◆ ACTIVITY ◆
If a line in the records below includes the word "белән", count it, then give the total and nothing else.

◆ DATA FOR THIS TASK ◆
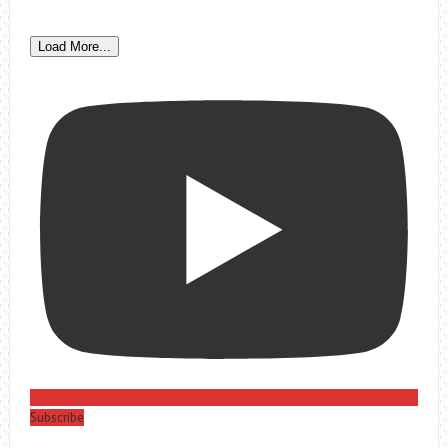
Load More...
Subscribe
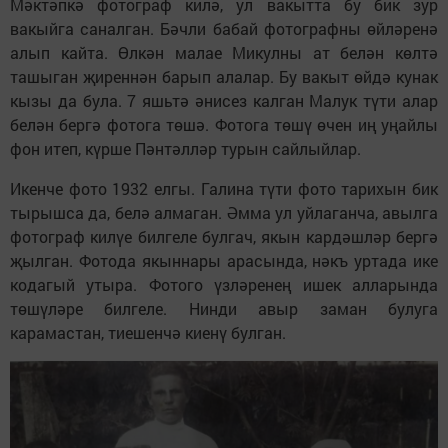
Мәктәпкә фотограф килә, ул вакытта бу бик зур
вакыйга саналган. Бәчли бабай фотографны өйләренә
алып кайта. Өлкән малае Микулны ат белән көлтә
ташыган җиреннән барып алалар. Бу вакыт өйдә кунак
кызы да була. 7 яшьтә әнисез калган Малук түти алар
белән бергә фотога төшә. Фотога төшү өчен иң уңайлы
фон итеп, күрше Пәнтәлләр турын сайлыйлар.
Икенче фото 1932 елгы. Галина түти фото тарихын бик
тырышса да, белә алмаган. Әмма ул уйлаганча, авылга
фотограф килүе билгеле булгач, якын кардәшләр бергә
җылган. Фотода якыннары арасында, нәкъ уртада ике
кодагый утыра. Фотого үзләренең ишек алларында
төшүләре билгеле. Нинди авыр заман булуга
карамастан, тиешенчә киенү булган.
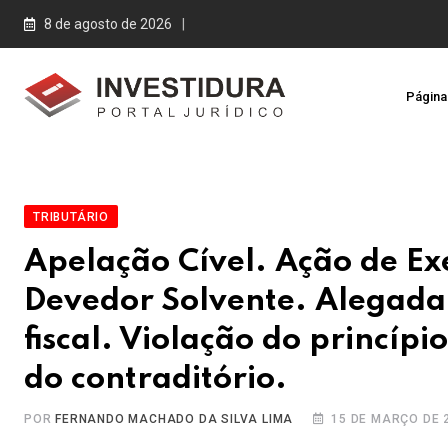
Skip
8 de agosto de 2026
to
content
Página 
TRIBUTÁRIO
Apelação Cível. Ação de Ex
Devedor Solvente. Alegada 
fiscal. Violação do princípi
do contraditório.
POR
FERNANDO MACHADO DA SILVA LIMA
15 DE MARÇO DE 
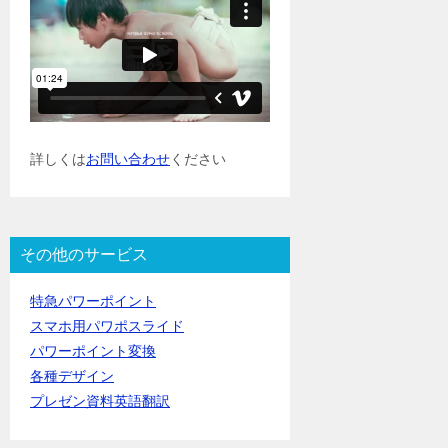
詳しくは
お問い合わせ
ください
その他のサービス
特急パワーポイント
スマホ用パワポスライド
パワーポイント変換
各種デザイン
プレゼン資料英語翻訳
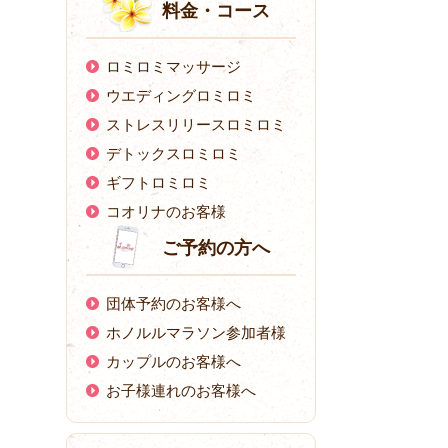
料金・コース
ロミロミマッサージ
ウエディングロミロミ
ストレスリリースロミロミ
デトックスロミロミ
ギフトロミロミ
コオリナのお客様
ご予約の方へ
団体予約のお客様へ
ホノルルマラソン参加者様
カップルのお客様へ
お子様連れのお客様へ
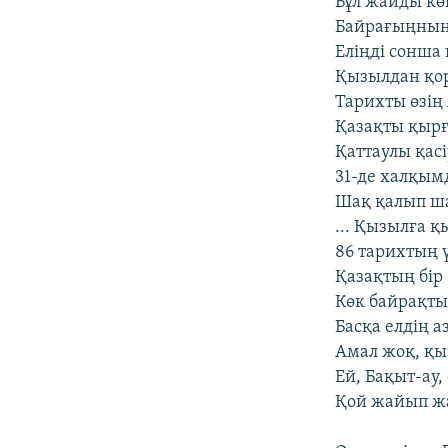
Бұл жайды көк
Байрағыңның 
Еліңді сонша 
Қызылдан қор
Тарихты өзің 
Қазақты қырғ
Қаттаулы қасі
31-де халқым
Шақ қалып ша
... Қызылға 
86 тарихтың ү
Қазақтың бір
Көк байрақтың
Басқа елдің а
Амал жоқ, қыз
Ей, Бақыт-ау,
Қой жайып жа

◆ RESULT OF THE EXERCISE ◆
2